* Source data

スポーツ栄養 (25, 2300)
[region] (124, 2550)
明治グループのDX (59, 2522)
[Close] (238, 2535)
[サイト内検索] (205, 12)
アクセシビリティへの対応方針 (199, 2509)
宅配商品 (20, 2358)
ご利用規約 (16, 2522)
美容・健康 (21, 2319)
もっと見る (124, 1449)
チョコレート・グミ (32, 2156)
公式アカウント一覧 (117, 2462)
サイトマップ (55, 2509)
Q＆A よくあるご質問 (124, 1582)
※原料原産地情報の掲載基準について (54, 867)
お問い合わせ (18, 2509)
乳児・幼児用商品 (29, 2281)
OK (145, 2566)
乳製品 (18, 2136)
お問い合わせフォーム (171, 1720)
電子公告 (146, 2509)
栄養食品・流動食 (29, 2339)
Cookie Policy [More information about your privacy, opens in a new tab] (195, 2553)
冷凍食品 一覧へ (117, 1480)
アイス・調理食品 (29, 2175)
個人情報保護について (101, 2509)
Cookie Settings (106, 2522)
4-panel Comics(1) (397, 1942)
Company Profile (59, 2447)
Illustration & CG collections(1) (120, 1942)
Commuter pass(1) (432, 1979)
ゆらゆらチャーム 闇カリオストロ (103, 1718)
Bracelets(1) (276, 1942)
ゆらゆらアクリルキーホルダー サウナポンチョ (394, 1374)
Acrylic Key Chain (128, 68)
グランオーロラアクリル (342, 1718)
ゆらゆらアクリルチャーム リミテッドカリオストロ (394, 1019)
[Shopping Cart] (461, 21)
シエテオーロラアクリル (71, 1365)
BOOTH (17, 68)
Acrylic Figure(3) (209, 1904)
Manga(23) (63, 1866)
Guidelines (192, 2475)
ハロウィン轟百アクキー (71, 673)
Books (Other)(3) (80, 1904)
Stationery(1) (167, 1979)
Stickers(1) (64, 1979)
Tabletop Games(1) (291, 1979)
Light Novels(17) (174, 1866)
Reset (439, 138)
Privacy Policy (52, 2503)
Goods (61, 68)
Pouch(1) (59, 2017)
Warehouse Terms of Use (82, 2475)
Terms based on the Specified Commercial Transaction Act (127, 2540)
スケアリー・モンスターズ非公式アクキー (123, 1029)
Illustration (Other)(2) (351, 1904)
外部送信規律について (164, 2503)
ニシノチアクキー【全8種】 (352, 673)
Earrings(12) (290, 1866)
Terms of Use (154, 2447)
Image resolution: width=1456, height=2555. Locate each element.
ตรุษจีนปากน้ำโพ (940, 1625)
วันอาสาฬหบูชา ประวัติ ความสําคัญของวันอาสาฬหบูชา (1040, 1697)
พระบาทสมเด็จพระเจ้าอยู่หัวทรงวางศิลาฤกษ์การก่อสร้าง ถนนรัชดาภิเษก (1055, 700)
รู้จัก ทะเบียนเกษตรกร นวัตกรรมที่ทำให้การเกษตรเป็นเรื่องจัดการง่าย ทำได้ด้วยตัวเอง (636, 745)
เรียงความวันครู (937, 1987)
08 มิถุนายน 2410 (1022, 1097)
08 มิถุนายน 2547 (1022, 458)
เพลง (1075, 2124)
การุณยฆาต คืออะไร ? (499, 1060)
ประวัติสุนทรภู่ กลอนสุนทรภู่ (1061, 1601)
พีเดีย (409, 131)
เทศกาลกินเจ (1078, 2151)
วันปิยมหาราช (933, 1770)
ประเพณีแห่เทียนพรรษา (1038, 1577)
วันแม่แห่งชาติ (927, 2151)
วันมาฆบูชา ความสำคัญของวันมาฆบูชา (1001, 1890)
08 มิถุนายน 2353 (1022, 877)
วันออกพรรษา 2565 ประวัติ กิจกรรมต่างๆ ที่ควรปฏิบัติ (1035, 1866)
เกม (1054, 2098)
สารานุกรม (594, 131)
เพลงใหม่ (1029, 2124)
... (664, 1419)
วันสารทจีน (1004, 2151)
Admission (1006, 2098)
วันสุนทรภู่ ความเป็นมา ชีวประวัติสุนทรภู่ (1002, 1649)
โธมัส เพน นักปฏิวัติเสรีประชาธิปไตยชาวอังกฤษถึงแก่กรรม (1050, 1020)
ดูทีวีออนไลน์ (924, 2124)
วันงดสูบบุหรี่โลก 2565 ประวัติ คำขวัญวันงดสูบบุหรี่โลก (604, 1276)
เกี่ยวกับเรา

* Work to complete
The answer should repeat every line of the listing exactly.

* Answer section
スポーツ栄養 (25, 2300)
[region] (124, 2550)
明治グループのDX (59, 2522)
[Close] (238, 2535)
[サイト内検索] (205, 12)
アクセシビリティへの対応方針 (199, 2509)
宅配商品 (20, 2358)
ご利用規約 (16, 2522)
美容・健康 (21, 2319)
もっと見る (124, 1449)
チョコレート・グミ (32, 2156)
公式アカウント一覧 (117, 2462)
サイトマップ (55, 2509)
Q＆A よくあるご質問 (124, 1582)
※原料原産地情報の掲載基準について (54, 867)
お問い合わせ (18, 2509)
乳児・幼児用商品 (29, 2281)
OK (145, 2566)
乳製品 (18, 2136)
お問い合わせフォーム (171, 1720)
電子公告 (146, 2509)
栄養食品・流動食 (29, 2339)
Cookie Policy [More information about your privacy, opens in a new tab] (195, 2553)
冷凍食品 一覧へ (117, 1480)
アイス・調理食品 (29, 2175)
個人情報保護について (101, 2509)
Cookie Settings (106, 2522)
4-panel Comics(1) (397, 1942)
Company Profile (59, 2447)
Illustration & CG collections(1) (120, 1942)
Commuter pass(1) (432, 1979)
ゆらゆらチャーム 闇カリオストロ (103, 1718)
Bracelets(1) (276, 1942)
ゆらゆらアクリルキーホルダー サウナポンチョ (394, 1374)
Acrylic Key Chain (128, 68)
グランオーロラアクリル (342, 1718)
ゆらゆらアクリルチャーム リミテッドカリオストロ (394, 1019)
[Shopping Cart] (461, 21)
シエテオーロラアクリル (71, 1365)
BOOTH (17, 68)
Acrylic Figure(3) (209, 1904)
Manga(23) (63, 1866)
Guidelines (192, 2475)
ハロウィン轟百アクキー (71, 673)
Books (Other)(3) (80, 1904)
Stationery(1) (167, 1979)
Stickers(1) (64, 1979)
Tabletop Games(1) (291, 1979)
Light Novels(17) (174, 1866)
Reset (439, 138)
Privacy Policy (52, 2503)
Goods (61, 68)
Pouch(1) (59, 2017)
Warehouse Terms of Use (82, 2475)
Terms based on the Specified Commercial Transaction Act (127, 2540)
スケアリー・モンスターズ非公式アクキー (123, 1029)
Illustration (Other)(2) (351, 1904)
外部送信規律について (164, 2503)
ニシノチアクキー【全8種】 (352, 673)
Earrings(12) (290, 1866)
Terms of Use (154, 2447)
Image resolution: width=1456, height=2555. Locate each element.
ตรุษจีนปากน้ำโพ (940, 1625)
วันอาสาฬหบูชา ประวัติ ความสําคัญของวันอาสาฬหบูชา (1040, 1697)
พระบาทสมเด็จพระเจ้าอยู่หัวทรงวางศิลาฤกษ์การก่อสร้าง ถนนรัชดาภิเษก (1055, 700)
รู้จัก ทะเบียนเกษตรกร นวัตกรรมที่ทำให้การเกษตรเป็นเรื่องจัดการง่าย ทำได้ด้วยตัวเอง (636, 745)
เรียงความวันครู (937, 1987)
08 มิถุนายน 2410 (1022, 1097)
08 มิถุนายน 2547 (1022, 458)
เพลง (1075, 2124)
การุณยฆาต คืออะไร ? (499, 1060)
ประวัติสุนทรภู่ กลอนสุนทรภู่ (1061, 1601)
พีเดีย (409, 131)
เทศกาลกินเจ (1078, 2151)
วันปิยมหาราช (933, 1770)
ประเพณีแห่เทียนพรรษา (1038, 1577)
วันแม่แห่งชาติ (927, 2151)
วันมาฆบูชา ความสำคัญของวันมาฆบูชา (1001, 1890)
08 มิถุนายน 2353 (1022, 877)
วันออกพรรษา 2565 ประวัติ กิจกรรมต่างๆ ที่ควรปฏิบัติ (1035, 1866)
เกม (1054, 2098)
สารานุกรม (594, 131)
เพลงใหม่ (1029, 2124)
... (664, 1419)
วันสารทจีน (1004, 2151)
Admission (1006, 2098)
วันสุนทรภู่ ความเป็นมา ชีวประวัติสุนทรภู่ (1002, 1649)
โธมัส เพน นักปฏิวัติเสรีประชาธิปไตยชาวอังกฤษถึงแก่กรรม (1050, 1020)
ดูทีวีออนไลน์ (924, 2124)
วันงดสูบบุหรี่โลก 2565 ประวัติ คำขวัญวันงดสูบบุหรี่โลก (604, 1276)
เกี่ยวกับเรา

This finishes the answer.